Sungguh hidayah menuju Islam yang hakiki itu merupakan kenikmatan yang terbesar dalam kehidupan manusia, karena ia adalah kebahagiaan abadi di dunia dan akhirat. Orang-orang terdahulu telah mengorbankan semua yang ada pada diri mereka untuk meraihnya. Jalan itu pula kiranya yang ditempuh oleh para nabi dan rasul dalam mendakwahkan kalimat tauhid untuk mengesakan Allah Subhanahu wa Ta'ala.
1. HAKIKAT KEHIDUPAN
Tujuan Hidup
Setiap manusia sepakat dengan tujuan hidup, yaitu mencari dan menggapai kebahagian. Semua manusia ingin hidup bahagia, hanya saja kebanyakan manusia salah dalam mencari jalan kebahagiaan, banyak yang memilih sebuah jalan hidup yang ia sangka disana ada pantai kebahagian, padahal ia adalah jurang kebinasaan.

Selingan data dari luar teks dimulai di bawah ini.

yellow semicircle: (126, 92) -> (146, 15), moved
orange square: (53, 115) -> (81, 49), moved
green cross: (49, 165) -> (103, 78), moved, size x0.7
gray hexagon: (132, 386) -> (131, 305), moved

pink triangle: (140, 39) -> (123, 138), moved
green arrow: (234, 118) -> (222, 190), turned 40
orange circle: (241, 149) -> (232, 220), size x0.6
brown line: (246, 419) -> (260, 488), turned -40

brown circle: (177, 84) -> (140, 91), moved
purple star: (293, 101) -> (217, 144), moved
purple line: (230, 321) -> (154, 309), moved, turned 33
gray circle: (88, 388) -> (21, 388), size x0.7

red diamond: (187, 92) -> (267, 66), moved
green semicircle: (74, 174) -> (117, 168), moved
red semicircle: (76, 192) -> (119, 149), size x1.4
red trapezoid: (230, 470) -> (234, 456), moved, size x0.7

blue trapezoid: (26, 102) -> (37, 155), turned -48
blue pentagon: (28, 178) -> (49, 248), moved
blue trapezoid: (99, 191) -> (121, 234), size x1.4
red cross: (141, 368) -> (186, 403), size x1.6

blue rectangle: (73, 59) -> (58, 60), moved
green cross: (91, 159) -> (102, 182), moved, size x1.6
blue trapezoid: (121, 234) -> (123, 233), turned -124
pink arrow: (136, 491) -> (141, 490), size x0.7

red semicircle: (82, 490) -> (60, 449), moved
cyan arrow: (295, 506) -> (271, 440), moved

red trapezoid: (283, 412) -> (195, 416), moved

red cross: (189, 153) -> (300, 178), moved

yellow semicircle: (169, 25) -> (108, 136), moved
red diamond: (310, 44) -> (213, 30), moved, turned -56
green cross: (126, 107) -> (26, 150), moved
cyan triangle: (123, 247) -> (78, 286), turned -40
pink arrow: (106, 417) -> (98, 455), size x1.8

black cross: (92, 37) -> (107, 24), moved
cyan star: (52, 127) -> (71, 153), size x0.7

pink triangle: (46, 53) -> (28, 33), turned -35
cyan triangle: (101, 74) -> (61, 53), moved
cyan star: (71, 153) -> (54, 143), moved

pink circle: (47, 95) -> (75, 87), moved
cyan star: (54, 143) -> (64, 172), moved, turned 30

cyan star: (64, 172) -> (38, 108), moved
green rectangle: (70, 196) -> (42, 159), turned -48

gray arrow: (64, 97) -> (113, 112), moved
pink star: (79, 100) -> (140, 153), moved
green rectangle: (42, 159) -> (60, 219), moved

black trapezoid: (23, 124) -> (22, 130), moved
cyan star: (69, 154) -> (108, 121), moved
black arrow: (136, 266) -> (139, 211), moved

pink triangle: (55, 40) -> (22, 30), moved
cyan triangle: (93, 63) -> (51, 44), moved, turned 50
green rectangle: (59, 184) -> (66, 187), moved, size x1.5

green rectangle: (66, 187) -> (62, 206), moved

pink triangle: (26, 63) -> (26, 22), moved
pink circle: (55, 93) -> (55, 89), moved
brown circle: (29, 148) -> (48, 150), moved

Banyak orang menyangka kebahagian itu ada pada harta, karenanya ia berletih-letih dan berpeluh mencari sumber-sumber harta. Setelah ia memperoleh harta tersebut, hatinya tetap gundah dan perasaan selalu gelisah, dalam harta yang banyak itu terdapat jiwa yang rapuh. Banyak pula yang menyangka bahwa pangkat dan kekuasaan itu adalah kebahagian, tetapi setelah pangkat dan kekuasaan diperoleh kebahagiaan semakin jauh darinya, yang terdengar hanya keluh kesahnya. Jadi apa kebahagiaan yang sesungguhnya? Apa kebahagian sejati yang harus dicari oleh manusia? Siapa sebenarnya orang yang bahagia? Apa sarana untuk mencapainya?
Manusia diciptakan oleh Allah Subhanahu wa Ta'ala. Tentu yang paling mengenal tentang seluk-beluk manusia, termasuk tentang sebab bahagia atau sengsara adalah Allah Subhanahu wa Ta'ala bukan manusia. Allah Subhanahu wa Ta'ala berfirman:
"Apakah Allah yang menciptakan itu tidak mengetahui (yang kamu lahirkan atau rahasiakan)? Dan Dia Maha Halus lagi Maha Mengetahui". (QS. Al-Muluk: 14)
Ketika Al-Quran ditadaburi dan syariat Islam dikaji, maka kebahagiaan yang hakiki adalah mengaplikasikan penghambaan diri kepada Allah Subhanahu wa Ta'ala. Orang yang bahagia adalah orang yang telah berhasil menjadi hamba Allah Subhanahu wa Ta'ala. Sarana kebahagiaan adalah semua sarana yang telah disediakan oleh-Nya dalam meniti jalan penghambaan diri kepada Allah Subhanahu wa Ta'ala . Karena penghambaan diri inilah sebab diciptakannya manusia dan jin. Allah Subhanahu wa Ta'ala berfirman:
"Dan aku tidak menciptakan jin dan manusia melainkan supaya mereka mengabdi kepada Ku". (QS. Adz-Dzaaryiat: 56)
Orang yang berpaling dari penghambaan diri, dialah orang yang sengsara, Allah Subhanahu wa Ta'ala berfirman:
"Dan barang siapa berpaling dari peringatan-Ku maka sesungguhnya baginya penghidupan yang sempit, dan kami akan menghimpunkannya pada hari kiamat dalam keadaan buta'. (QS. Thaha: 124)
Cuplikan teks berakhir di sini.